Maneuver weapon systems depend heavily on image information for foe identification and target detection/classification missions. In addition, as an important issue directly related to survival, high identification accuracy is required. Since all these processes solely rely on human eyes, there is a possibility of errors in the identification accuracy of the maneuver weapon system. In addition, efforts to introduce artificial intelligence-based technologies are currently underway to compensate for the decrease in operational personnel due to recent population decline and military force reduction. One of these is a technology for target detection and identification through deep learning. However, the challenges of the battlefield environment, such as urban areas, forests, and smoke, can make it difficult to acquire sufficient data for accurate identification. As a result, a technique that can improve identification accuracy with small-scale data is necessary.
Therefore, a transfer learning method using deep learning models pre-trained on large-scale data, such as ImageNet [8], has been applied, researched, developed, verified, and used in various fields [9]. In addition, research was conducted in the military field to effectively improve the performance of training models by applying representative ensemble techniques to improve the classification accuracy [10]. Existing ensemble methods require time and resources to obtain high-performance pre-trained models for their use. In general, additional performance tuning is not possible in the ensemble model, so there is a limit to performance improvement, and considerable resources are required to find a combination of models with optimal performance [11].
In this study, we propose a transfer learning-based feature fusion model that performs maneuver weapon system classification to improve the accuracy of the existing ensemble techniques. In the proposed method, the final high-level feature maps output by pre-trained heterogeneous models are concatenated, and a new discriminator composed of fully connected layers is added. The image-based maneuver weapon system classification requires high identification accuracy; therefore, the performance of the proposed technique was verified through various experiments, and it was confirmed that the classification performance was improved compared with traditional ensemble methods.
The main contributions of this study are summarized as follows:
· Image classification accuracy can be improved with small-scale data in situations where acquiring large amounts of high-quality training data is limited, such as in the military field.
· A new transfer learning-based feature fusion model is proposed, which leverages advanced models pre-trained on the ImageNet dataset to improve classification accuracy.
· Compared to the existing ensemble technique, our approach of fine-tuning through stepwise transfer learning for feature fusion, extracted from heterogeneous models, demonstrates superior classification accuracy.

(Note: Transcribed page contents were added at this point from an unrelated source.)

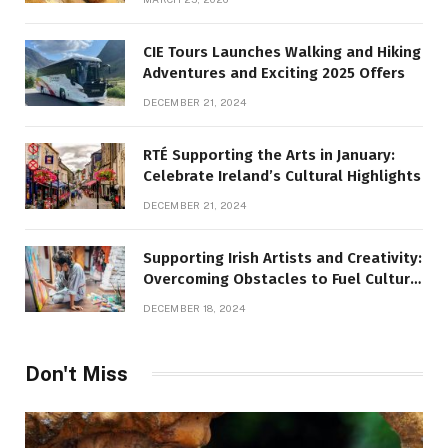
CIE Tours Launches Walking and Hiking
Adventures and Exciting 2025 Offers
DECEMBER 21, 2024
RTÉ Supporting the Arts in January:
Celebrate Ireland’s Cultural Highlights
DECEMBER 21, 2024
Supporting Irish Artists and Creativity:
Overcoming Obstacles to Fuel Cultural
Growth
DECEMBER 18, 2024
Don't Miss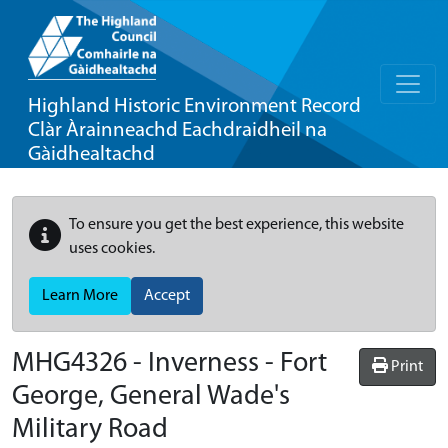
Highland Historic Environment Record
Clàr Àrainneachd Eachdraidheil na
Gàidhealtachd
To ensure you get the best experience, this website
uses cookies.
Learn More
Accept
MHG4326 - Inverness - Fort
Print
George, General Wade's
Military Road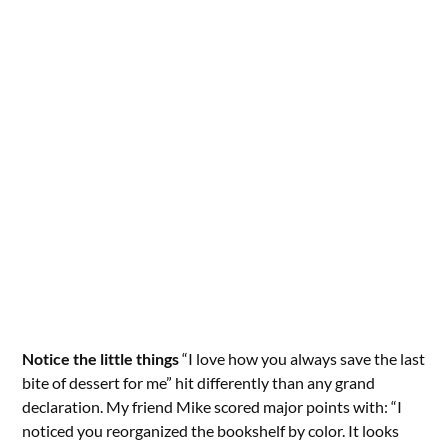
Notice the little things
“I love how you always save the last
bite of dessert for me” hit differently than any grand
declaration. My friend Mike scored major points with: “I
noticed you reorganized the bookshelf by color. It looks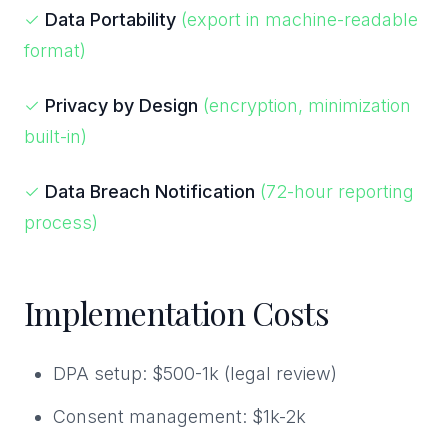
✓
Data Portability
(export in machine-readable
format)
✓
Privacy by Design
(encryption, minimization
built-in)
✓
Data Breach Notification
(72-hour reporting
process)
Implementation Costs
DPA setup: $500-1k (legal review)
Consent management: $1k-2k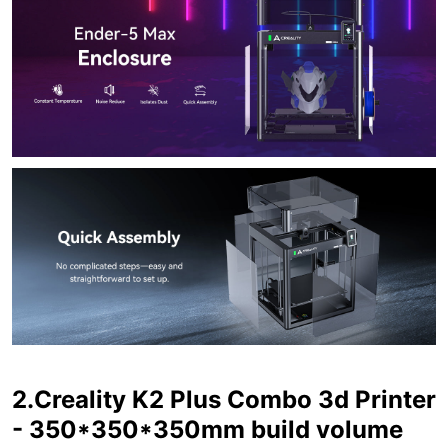
2.Creality K2 Plus Combo 3d Printer
- 350*350*350mm build volume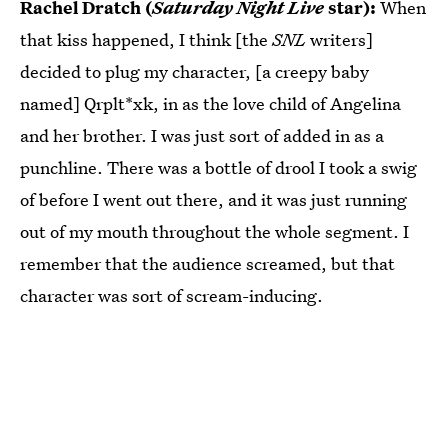
Rachel Dratch (
Saturday Night Live
star):
When
that kiss happened, I think [the
SNL
writers]
decided to plug my character, [a creepy baby
named] Qrplt*xk, in as the love child of Angelina
and her brother. I was just sort of added in as a
punchline. There was a bottle of drool I took a swig
of before I went out there, and it was just running
out of my mouth throughout the whole segment. I
remember that the audience screamed, but that
character was sort of scream-inducing.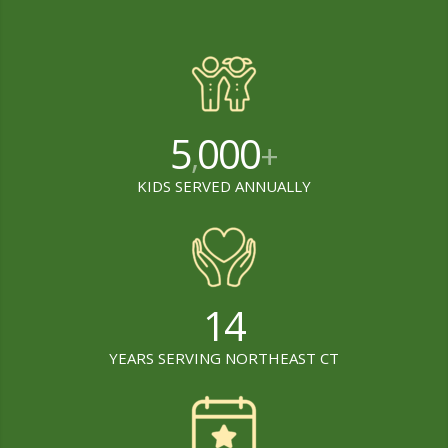
5
000
,
+
KIDS SERVED ANNUALLY
14
YEARS SERVING NORTHEAST CT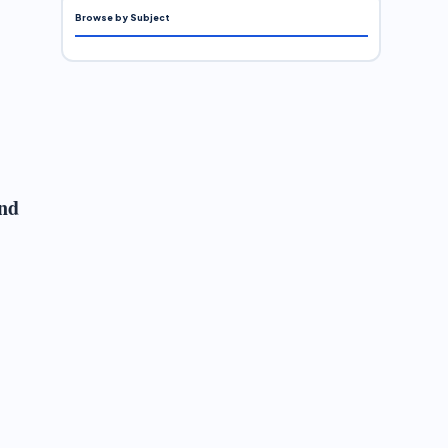
Browse by Subject
and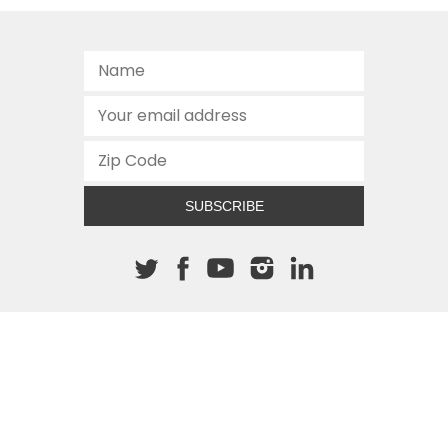
SUBSCRIBE
About The Cannon
512.472.2700
901 Congress Avenue
Austin, Texas 78701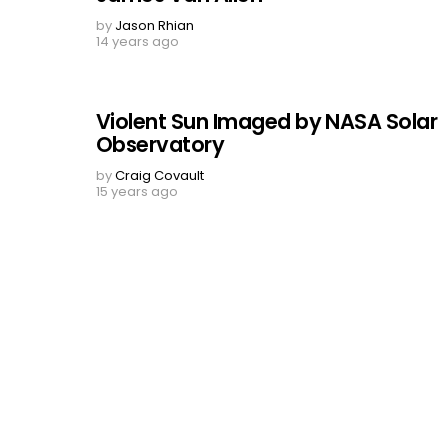
by
Jason Rhian
14 years ago
Violent Sun Imaged by NASA Solar
Observatory
by
Craig Covault
15 years ago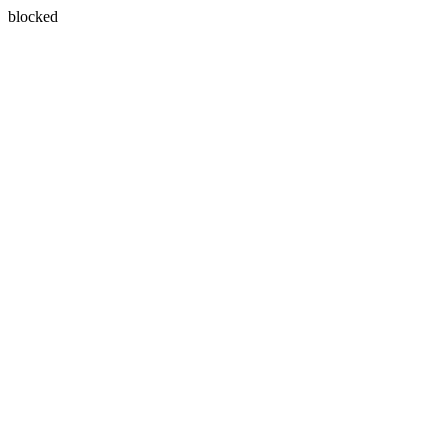
blocked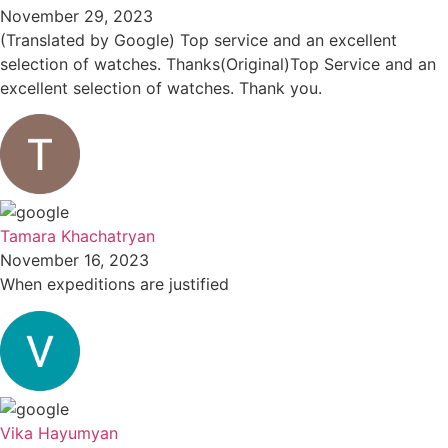
November 29, 2023
(Translated by Google) Top service and an excellent
selection of watches. Thanks(Original)Top Service and an
excellent selection of watches. Thank you.
Tamara Khachatryan
November 16, 2023
When expeditions are justified
Vika Hayumyan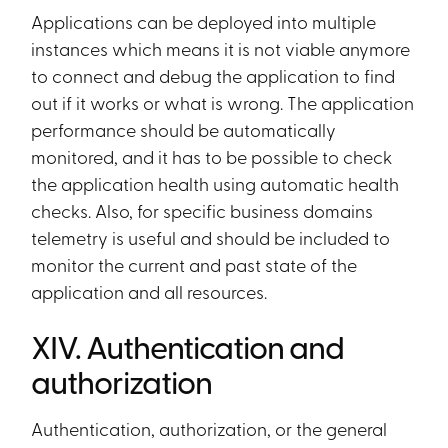
Applications can be deployed into multiple
instances which means it is not viable anymore
to connect and debug the application to find
out if it works or what is wrong. The application
performance should be automatically
monitored, and it has to be possible to check
the application health using automatic health
checks. Also, for specific business domains
telemetry is useful and should be included to
monitor the current and past state of the
application and all resources.
XIV. Authentication and
authorization
Authentication, authorization, or the general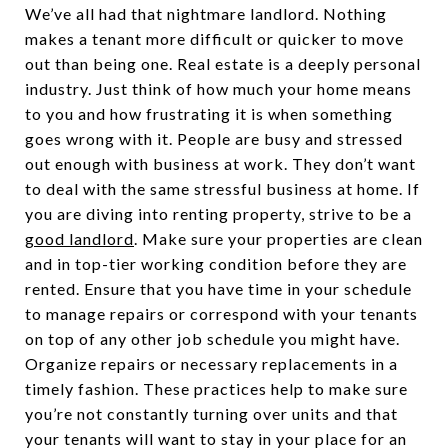
We’ve all had that nightmare landlord. Nothing
makes a tenant more difficult or quicker to move
out than being one. Real estate is a deeply personal
industry. Just think of how much your home means
to you and how frustrating it is when something
goes wrong with it. People are busy and stressed
out enough with business at work. They don’t want
to deal with the same stressful business at home. If
you are diving into renting property, strive to be a
good landlord
. Make sure your properties are clean
and in top-tier working condition before they are
rented. Ensure that you have time in your schedule
to manage repairs or correspond with your tenants
on top of any other job schedule you might have.
Organize repairs or necessary replacements in a
timely fashion. These practices help to make sure
you’re not constantly turning over units and that
your tenants will want to stay in your place for an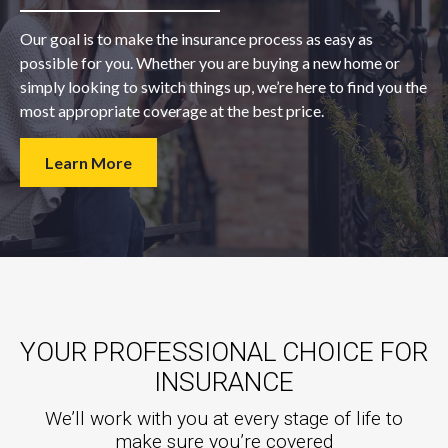
Our goal is to make the insurance process as easy as
possible for you. Whether you are buying a new home or
simply looking to switch things up, we’re here to find you the
most appropriate coverage at the best price.
Learn More
YOUR PROFESSIONAL CHOICE FOR
INSURANCE
We’ll work with you at every stage of life to
make sure you’re covered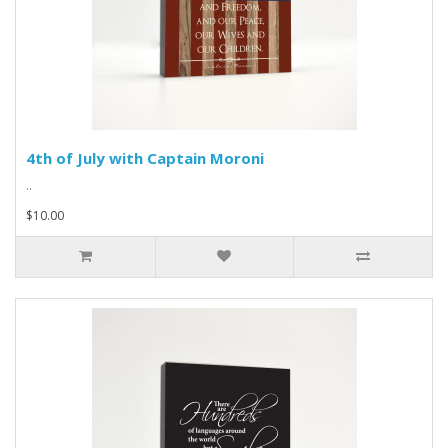
4th of July with Captain Moroni
..
$10.00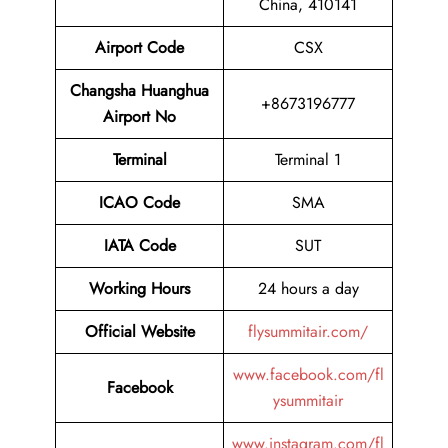
China, 410141
Airport Code
CSX
Changsha Huanghua
+8673196777
Airport No
Terminal
Terminal 1
ICAO Code
SMA
IATA Code
SUT
Working Hours
24 hours a day
Official Website
flysummitair.com/
www.facebook.com/fl
Facebook
ysummitair
www.instagram.com/fl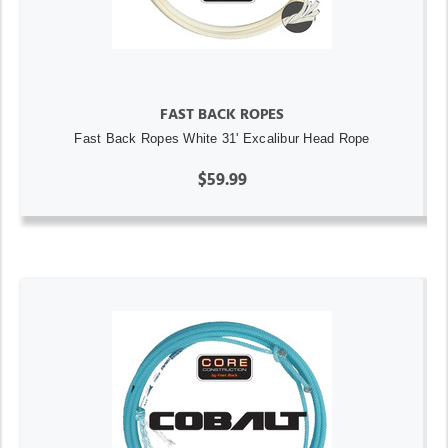
FAST BACK ROPES
Fast Back Ropes White 31' Excalibur Head Rope
$59.99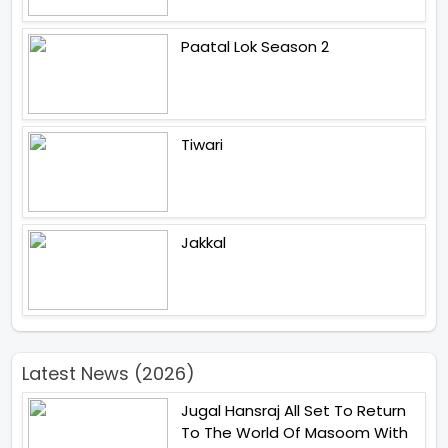
Paatal Lok Season 2
Tiwari
Jakkal
Latest News (2026)
Jugal Hansraj All Set To Return
To The World Of Masoom With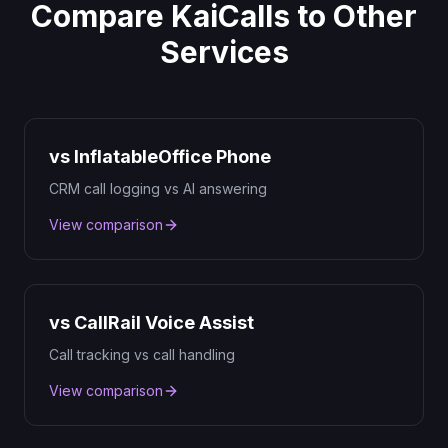
Compare KaiCalls to Other
Services
vs InflatableOffice Phone
CRM call logging vs AI answering
View comparison
vs CallRail Voice Assist
Call tracking vs call handling
View comparison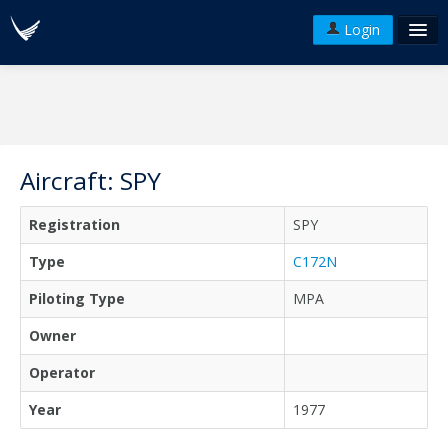
Login
FAQ's
Plans & Pricing
Terms of use
Aircraft: SPY
Versions
Registration
SPY
API
Type
C172N
Piloting Type
MPA
Owner
Operator
Year
1977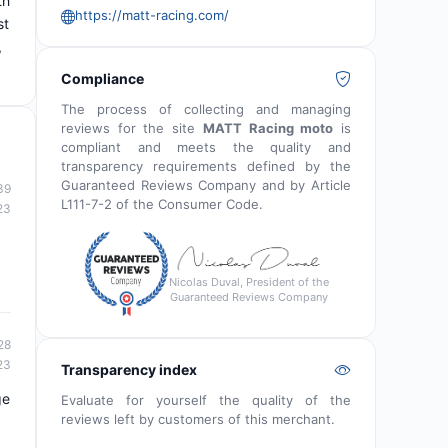
th
https://matt-racing.com/
st
,
Compliance
The process of collecting and managing
reviews for the site
MATT Racing moto
is
compliant and meets the quality and
transparency requirements defined by the
Guaranteed Reviews Company and by Article
39
L111-7-2 of the Consumer Code.
23
Nicolas Duval, President of the
Guaranteed Reviews Company
28
23
Transparency index
ge
Evaluate for yourself the quality of the
reviews left by customers of this merchant.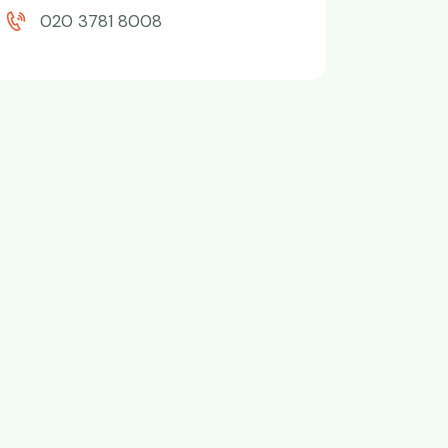
020 3781 8008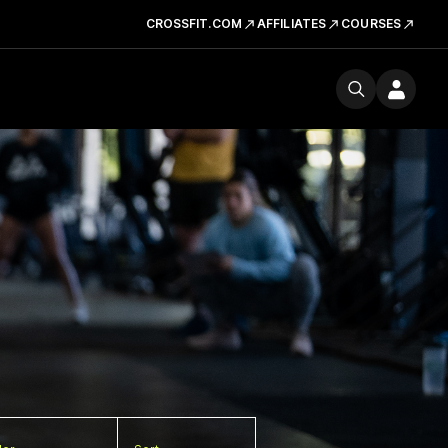
CROSSFIT.COM
AFFILIATES
COURSES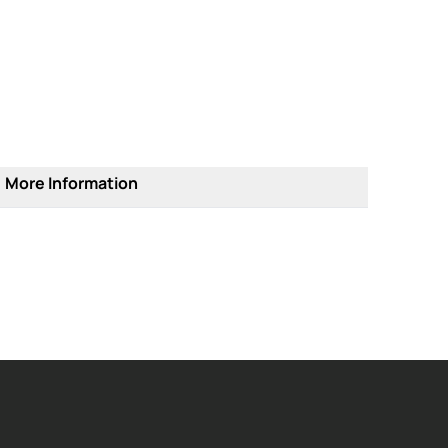
More Information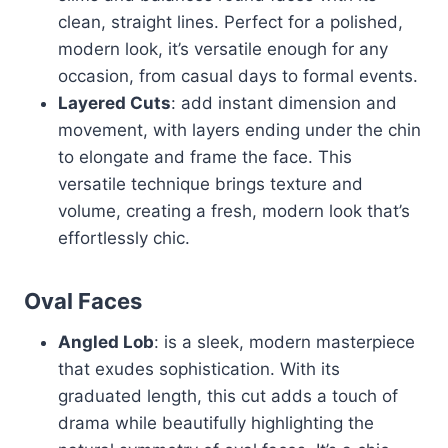
clean, straight lines. Perfect for a polished,
modern look, it’s versatile enough for any
occasion, from casual days to formal events.
Layered Cuts
: add instant dimension and
movement, with layers ending under the chin
to elongate and frame the face. This
versatile technique brings texture and
volume, creating a fresh, modern look that’s
effortlessly chic.
Oval Faces
Angled Lob
: is a sleek, modern masterpiece
that exudes sophistication. With its
graduated length, this cut adds a touch of
drama while beautifully highlighting the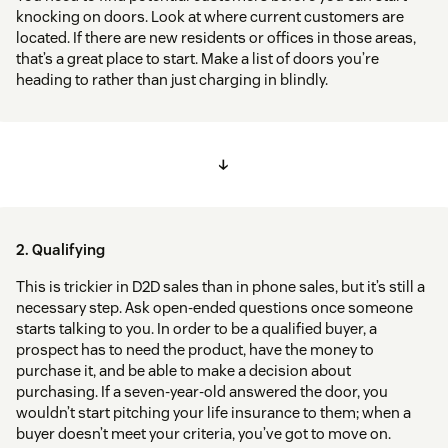
knocking on doors. Look at where current customers are
located. If there are new residents or offices in those areas,
that’s a great place to start. Make a list of doors you’re
heading to rather than just charging in blindly.
↓
2. Qualifying
This is trickier in D2D sales than in phone sales, but it’s still a
necessary step. Ask open-ended questions once someone
starts talking to you. In order to be a qualified buyer, a
prospect has to need the product, have the money to
purchase it, and be able to make a decision about
purchasing. If a seven-year-old answered the door, you
wouldn’t start pitching your life insurance to them; when a
buyer doesn’t meet your criteria, you’ve got to move on.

The remainder of this paper is organized as follows: Section 2 present existing techniques for improving classification accuracy with small-scale data in the field of maneuver weapon systems in relation to this study, and explain the differences between these techniques and the proposed method. Section 3 describes the detailed structure of the transfer learning-based feature fusion model proposed in this paper. Section 4 describes an evaluation of the proposed model's performance through a comparison with existing ensemble methods using data collection and performance comparison analysis. The analysis confirms the superiority of the proposed model, which is presented in detail in this section. Finally, Section 5 presents conclusions and future research.
2. Related Works
Recently, there has been a growing interest in using deep learning technology for image classification in the military field, and as a result, research in this area is being actively conducted. In particular, maneuver weapon systems are expected to enhance the precision of surveillance and reconnaissance missions by leveraging deep learning-based technology. These systems can perform critical tasks such as recognizing the battlefield situational awareness, identifying friend and foe, and detecting and tracking targets using image-based analysis.
First of all, research has been conducted on object detection and classification of various weapon systems using deep learning technology [12]. The purpose of this research is to leverage advanced algorithms and neural networks to improve the accuracy and effectiveness of weapon system recognition and classification.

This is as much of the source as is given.